Stanford Report, March 17, 2004
Environmental ills require immediate
action, Gore says
BY RAY DELGADO
The industrialized world is on a collision course with nature, according to former Vice President Al Gore, who passionately urged Stanford students to take action to save the environment during a talk last week at Kresge Auditorium.
Speaking before an audience of mostly Graduate School of Business students, Gore presented a series of slides and statistics that showed global temperatures skyrocketing over the last 50 years.
"How do we get the message across so that people go, 'Whoa, wait a minute, we've got to do something about this'?" Gore said. "The proper reaction ought to be mass marches, with people saying this is nuts for us to allow all of this global pollution to continue in a way that threatens the sustainability of civilization as we know it."
For the most part, Gore avoided criticizing the current Bush administration's environmental policies, although he said he would have liked the United States to have ratified the Kyoto Protocol, an international agreement that would require countries to limit greenhouse-gas emissions.
But he did not hold back from criticizing the automotive industry and referenced a newspaper story from earlier in the week that said Ford Motor Co. plans to buy hybrid engine technology from Japanese auto giant Toyota, the manufacturer of the enormously popular and fuel-efficient Prius sedan.
"Instead of hiring more engineers to solve the problem, they hired more lawyers to fight against the requirement that they do the right thing," Gore said. "And so now they're having to buy the technology from Japan in order to try to catch up. And that story is going to happen over and over and over again."
Gore said automobile and energy companies have failed to recognize the moneymaking potential of creating new technologies and eco-friendly industries, which would also create new jobs. "We can actually create wealth by doing what we need to save the global climate," he said. Fortunately, he said, many businesses "are beginning to line up on the solutions side" through increased environmental awareness and leaders with good values.
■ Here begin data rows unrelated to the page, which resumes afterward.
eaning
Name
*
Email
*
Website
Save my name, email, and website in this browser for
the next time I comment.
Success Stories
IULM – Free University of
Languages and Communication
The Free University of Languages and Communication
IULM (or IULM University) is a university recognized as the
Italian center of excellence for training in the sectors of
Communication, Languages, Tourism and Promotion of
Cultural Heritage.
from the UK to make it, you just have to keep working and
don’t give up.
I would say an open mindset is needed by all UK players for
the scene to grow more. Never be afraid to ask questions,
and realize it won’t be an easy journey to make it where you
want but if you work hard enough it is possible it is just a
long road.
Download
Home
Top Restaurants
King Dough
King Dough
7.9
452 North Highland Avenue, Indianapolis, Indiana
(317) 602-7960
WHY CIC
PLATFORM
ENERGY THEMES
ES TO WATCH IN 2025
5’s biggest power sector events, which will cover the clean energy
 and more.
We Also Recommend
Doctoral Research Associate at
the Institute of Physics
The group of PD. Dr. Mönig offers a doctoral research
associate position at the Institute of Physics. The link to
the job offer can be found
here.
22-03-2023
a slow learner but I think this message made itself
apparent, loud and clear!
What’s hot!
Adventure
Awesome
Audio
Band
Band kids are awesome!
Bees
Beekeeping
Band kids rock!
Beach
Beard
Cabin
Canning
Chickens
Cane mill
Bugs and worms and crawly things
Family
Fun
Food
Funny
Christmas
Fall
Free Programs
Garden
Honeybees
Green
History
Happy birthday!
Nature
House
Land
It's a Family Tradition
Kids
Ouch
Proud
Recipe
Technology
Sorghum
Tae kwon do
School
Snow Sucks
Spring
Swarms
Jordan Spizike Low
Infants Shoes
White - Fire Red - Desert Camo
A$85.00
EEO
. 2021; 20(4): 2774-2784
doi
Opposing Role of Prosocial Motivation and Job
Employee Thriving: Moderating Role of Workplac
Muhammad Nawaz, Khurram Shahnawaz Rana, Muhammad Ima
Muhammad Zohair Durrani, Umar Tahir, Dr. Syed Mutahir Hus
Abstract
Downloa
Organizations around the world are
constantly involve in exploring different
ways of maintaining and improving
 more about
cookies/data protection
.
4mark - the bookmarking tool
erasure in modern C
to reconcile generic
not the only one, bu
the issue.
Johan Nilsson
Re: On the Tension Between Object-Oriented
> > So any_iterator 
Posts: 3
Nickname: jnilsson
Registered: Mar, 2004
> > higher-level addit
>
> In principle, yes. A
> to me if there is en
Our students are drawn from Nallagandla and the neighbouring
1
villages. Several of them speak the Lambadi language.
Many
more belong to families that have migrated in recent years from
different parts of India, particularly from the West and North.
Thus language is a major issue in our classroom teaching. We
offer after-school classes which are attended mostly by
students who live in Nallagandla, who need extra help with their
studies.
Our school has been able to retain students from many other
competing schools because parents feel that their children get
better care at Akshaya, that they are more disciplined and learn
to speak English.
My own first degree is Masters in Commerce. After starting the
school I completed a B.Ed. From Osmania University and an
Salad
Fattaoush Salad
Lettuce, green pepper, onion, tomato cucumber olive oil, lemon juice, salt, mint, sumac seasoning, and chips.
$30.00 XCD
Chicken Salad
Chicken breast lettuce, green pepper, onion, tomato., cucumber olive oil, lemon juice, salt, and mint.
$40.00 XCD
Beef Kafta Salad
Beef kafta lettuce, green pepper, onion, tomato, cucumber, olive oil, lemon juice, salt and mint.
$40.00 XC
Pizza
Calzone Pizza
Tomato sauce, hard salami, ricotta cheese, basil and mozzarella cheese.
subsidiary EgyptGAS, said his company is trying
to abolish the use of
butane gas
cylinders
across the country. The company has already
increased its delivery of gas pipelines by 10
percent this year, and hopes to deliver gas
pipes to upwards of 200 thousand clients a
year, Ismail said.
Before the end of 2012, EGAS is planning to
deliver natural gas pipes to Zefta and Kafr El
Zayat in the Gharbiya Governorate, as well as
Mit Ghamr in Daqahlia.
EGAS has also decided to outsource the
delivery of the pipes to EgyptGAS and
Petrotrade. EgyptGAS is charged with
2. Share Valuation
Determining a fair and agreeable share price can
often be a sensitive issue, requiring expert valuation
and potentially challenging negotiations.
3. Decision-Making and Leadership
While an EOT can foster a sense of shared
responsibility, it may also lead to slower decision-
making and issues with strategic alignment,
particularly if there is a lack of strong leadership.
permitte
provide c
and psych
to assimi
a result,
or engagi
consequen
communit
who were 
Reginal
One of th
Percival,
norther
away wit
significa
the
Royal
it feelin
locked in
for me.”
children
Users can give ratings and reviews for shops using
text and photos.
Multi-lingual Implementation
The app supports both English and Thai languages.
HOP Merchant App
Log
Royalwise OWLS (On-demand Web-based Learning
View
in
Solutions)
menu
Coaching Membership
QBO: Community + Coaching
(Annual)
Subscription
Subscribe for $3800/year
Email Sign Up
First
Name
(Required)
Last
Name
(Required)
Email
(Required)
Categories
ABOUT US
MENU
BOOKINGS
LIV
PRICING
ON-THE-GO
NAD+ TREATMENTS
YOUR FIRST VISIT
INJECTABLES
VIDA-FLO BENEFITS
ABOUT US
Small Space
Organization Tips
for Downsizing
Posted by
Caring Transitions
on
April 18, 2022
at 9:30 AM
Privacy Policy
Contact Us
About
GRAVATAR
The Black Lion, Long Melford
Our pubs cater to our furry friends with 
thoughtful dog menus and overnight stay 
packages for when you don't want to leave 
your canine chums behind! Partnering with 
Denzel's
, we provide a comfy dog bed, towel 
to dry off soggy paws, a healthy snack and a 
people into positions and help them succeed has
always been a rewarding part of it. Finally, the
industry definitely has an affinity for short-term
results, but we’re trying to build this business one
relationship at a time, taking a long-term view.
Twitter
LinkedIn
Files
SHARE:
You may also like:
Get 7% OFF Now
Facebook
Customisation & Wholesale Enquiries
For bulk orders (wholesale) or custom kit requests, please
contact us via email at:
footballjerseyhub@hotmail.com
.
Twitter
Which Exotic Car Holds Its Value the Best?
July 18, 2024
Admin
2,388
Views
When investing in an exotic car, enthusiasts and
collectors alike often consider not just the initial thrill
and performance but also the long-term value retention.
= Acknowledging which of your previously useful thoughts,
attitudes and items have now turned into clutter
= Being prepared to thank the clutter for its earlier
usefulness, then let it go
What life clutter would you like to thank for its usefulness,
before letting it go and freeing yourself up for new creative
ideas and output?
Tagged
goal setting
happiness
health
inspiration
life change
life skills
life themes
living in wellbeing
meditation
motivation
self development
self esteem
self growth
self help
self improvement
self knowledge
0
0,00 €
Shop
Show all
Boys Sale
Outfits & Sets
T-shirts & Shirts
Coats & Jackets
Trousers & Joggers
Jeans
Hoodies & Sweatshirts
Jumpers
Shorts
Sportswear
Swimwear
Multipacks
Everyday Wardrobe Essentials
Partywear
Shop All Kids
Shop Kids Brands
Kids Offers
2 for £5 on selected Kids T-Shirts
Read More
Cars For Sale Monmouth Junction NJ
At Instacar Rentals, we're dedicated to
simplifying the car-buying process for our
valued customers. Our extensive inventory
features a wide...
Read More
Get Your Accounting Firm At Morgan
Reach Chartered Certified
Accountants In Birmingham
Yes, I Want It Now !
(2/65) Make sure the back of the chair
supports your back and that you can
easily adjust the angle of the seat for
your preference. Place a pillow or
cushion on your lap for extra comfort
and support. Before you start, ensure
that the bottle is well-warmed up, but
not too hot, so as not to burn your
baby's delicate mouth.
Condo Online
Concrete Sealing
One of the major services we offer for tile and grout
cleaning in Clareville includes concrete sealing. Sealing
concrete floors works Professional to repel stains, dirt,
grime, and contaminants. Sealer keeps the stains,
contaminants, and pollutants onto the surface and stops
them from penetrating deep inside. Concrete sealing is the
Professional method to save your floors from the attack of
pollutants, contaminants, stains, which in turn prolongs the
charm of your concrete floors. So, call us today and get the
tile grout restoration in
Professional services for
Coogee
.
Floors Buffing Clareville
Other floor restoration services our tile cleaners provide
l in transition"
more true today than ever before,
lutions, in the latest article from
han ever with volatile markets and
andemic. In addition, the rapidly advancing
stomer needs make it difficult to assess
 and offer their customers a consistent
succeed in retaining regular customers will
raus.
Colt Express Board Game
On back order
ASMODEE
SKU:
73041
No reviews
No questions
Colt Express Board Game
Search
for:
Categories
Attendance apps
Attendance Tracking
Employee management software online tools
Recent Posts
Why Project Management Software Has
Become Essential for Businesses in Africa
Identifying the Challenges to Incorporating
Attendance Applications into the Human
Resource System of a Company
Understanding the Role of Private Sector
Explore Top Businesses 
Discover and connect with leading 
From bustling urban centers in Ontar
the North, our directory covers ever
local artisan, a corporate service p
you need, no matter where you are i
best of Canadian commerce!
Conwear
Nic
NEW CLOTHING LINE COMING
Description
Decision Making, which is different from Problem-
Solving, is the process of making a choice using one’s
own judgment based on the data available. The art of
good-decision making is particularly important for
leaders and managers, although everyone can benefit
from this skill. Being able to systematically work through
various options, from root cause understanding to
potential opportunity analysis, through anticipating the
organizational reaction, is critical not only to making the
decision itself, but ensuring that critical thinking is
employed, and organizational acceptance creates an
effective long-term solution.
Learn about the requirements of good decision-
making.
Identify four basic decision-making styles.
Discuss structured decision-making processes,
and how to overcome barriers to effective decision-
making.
When asked why the public doesn't hear more about the increasing threat of global warming, Gore spoke passionately about the need to change the public discourse so that more people are educated about the damage that is occurring in the environment.
"Our democracy itself is facing a crisis," Gore said. "Public discourse is not operating as it should." Gore said 75 percent of Americans believe Saddam Hussein was primarily responsible for the terrorist attacks of 9/11, proof that Americans are often ill informed about current events.
"The fact that 75 percent of the American people think that [Saddam] was primarily responsible for it is an indictment of the current condition of public discourse in the United States," Gore said. "And in order to get proper attention for serious issues, whether it's the environment or health care or the fact that we're not creating any jobs in the United States, poverty, etc., etc., we really have to change the nature of public discourse."
A big part of the problem, Gore said, is that the number of media companies continues to shrink with mega-mergers, leaving only a handful of companies controlling the flow of information.
Gore showed a series of slides that showed dangerous indications of global warming. Nine of the top 10 hottest years recorded since the Civil War have occurred in the last 12 years, he said.
Other evidence of warming trends cited by Gore: the 2003 heat wave in Europe that killed 15,000 people; a shrinking snow pack on Mount Kilimanjaro that is expected to melt completely in 15 years; rising carbon dioxide levels that are expected to double in 50 years, partly due to massive deforestation occurring in the developing world; an increase in the number and intensity of hurricanes and other weather-related disasters; mounting weather-related claims filed by the insurance industry; Greenland ice that has been melting at 40 percent over the last 40 years; and the shrinking ice shelf in the arctic that could completely disappear during the summer in another 50 years.
"Glaciers really do not care about politics," Gore said. "They don't respond to ideology. They just get colder or warmer."
Although he never accused the Bush administration of playing politics with the environment, Gore showed a slide from a Republican pollster that encouraged Republicans to emphasize the uncertainty of global warming data and find scientists who would support their positions.
Gore's message of pending environmental disaster was paired with an equally passionate challenge to the next generation's business leaders to do what they can to change the status quo.
"It's a privilege to be alive at a time of such fantastic challenge and opportunity," Gore said. "We are at a turning point, and so deciding to be part of the solution instead of part of the problem is critical."